**Input data:**
· · · ·

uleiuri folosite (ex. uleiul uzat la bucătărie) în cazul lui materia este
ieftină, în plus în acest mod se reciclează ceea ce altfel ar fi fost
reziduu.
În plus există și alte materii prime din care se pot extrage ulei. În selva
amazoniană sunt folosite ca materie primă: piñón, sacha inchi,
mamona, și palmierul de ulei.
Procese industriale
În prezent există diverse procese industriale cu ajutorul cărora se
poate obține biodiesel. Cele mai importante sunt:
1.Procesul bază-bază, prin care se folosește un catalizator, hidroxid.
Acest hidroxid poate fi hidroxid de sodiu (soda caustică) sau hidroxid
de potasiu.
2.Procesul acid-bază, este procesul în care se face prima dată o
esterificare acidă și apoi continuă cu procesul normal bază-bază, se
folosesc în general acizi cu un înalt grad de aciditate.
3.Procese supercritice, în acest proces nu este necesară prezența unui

· · · ·

**Exercise brief:** In these entries, please give the number of lines holding the string "bază" and nothing more.

**Answer space:** 3